UPDATE 1: 10:26 a.m. ET 1/4/2024: In a
reservation of rights filed this morning the ad hoc group of 2024/2026 formerly secured Wesco/Incora noteholders confirms it opposes the debtors’ Dec. 27
amended plan and calls the plan and related stipulation with the official committee of unsecured creditors (discussed below) the next steps in the debtors’ effort to moot
litigation over the
2022 uptier exchange transaction that stripped the noteholders’ liens. A hearing on approval of the stipulation is set for today at 3 p.m. ET.
The 2024/2026 noteholders reiterate that they hold approximately 65% to 69% of unsecured claims against the debtors and question why the UCC has agreed to abandon “the potentially valuable claims that it
sought standing to bring, or how the class of General Unsecured Claims benefits from the Stipulation.” “Absent a more robust explanation as to how the Stipulation benefits the Committee’s constituency, it is difficult to discern a reason the Court should approve the Stipulation,” the noteholders assert.
The noteholders add that in late December the debtors provided them with “information to diligence potential plan constructs” but say the debtors and the UCC failed to consult them regarding the economics of the amended plan prior to filing.
Original Story 3:17 p.m. UTC on Dec. 29, 2023
Wesco/Incora Debtors File Plan Stipulation With UCC, Say 2024/2026 Noteholders Soon to be Last Plan Holdout
Relevant Document:
UCC Stipulation Motion
This afternoon the Wesco/Incora debtors filed a motion for approval of a stipulation with the official committee of unsecured creditors to stay the UCC's
motion for standing to bring claims on behalf of the estates, including claims related to the debtors’

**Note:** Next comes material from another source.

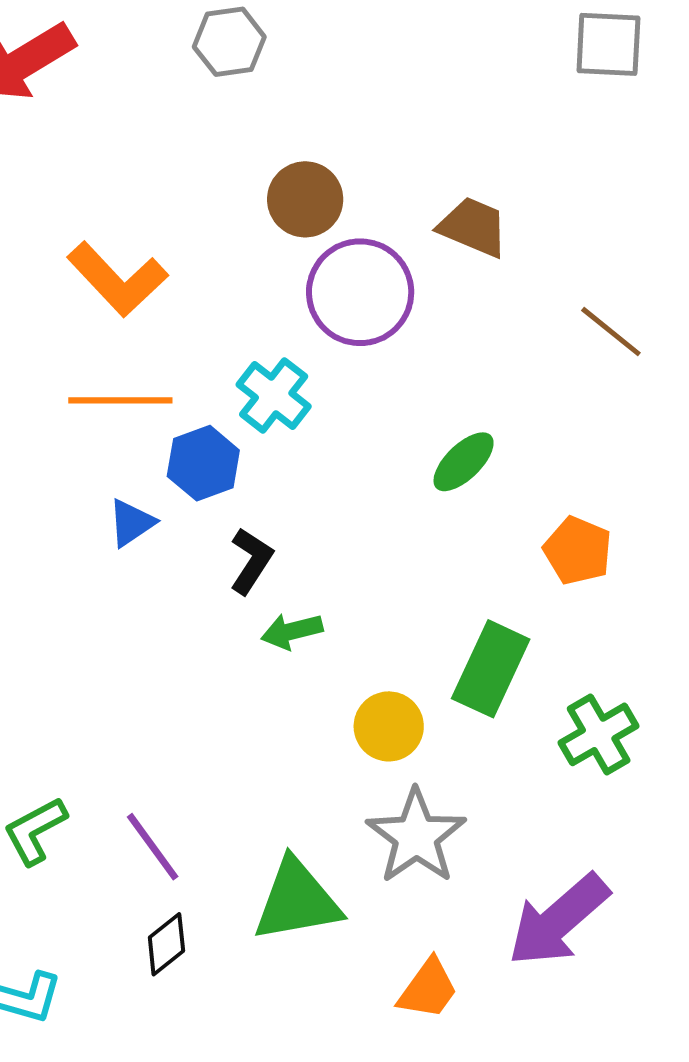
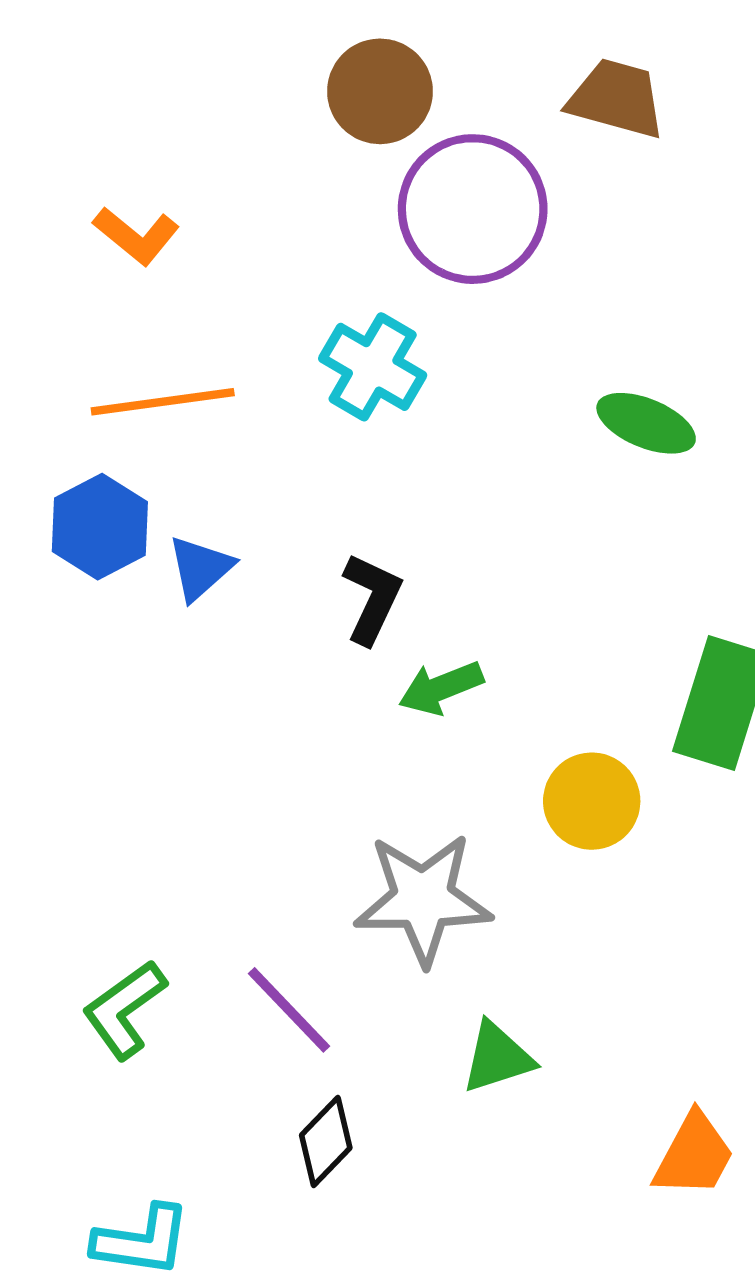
orange L-shape: (117, 279) -> (136, 236), size x0.6
green ellipse: (464, 462) -> (646, 423), turned 74
blue hexagon: (203, 463) -> (100, 527), moved
gray star: (416, 836) -> (423, 899), moved, turned -30
green triangle: (297, 900) -> (497, 1057), size x0.6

2020 take-private transaction, the
2022 uptier exchange transaction challenged by the 2024/2026 formerly secured noteholders and 2021 amendments to the debtors’ prepetition ABL facility. The terms of the stipulation are consistent with the
amended plan filed by the debtors on Dec. 27; specifically, general unsecured creditors (including the 2024/2026 noteholders) would share 3.5% of pre-dilution reorganized equity.
According to the motion, the stipulation with the UCC and an anticipated restructuring support agreement with first lien noteholders, former owner Carlyle, current equity sponsor Platinum and 2027 noteholder Langur Maize would leave the 2024/2026 noteholders as the only group opposed to the plan.
An emergency hearing on the motion is set for Thursday, Jan. 4 at 3 p.m. ET.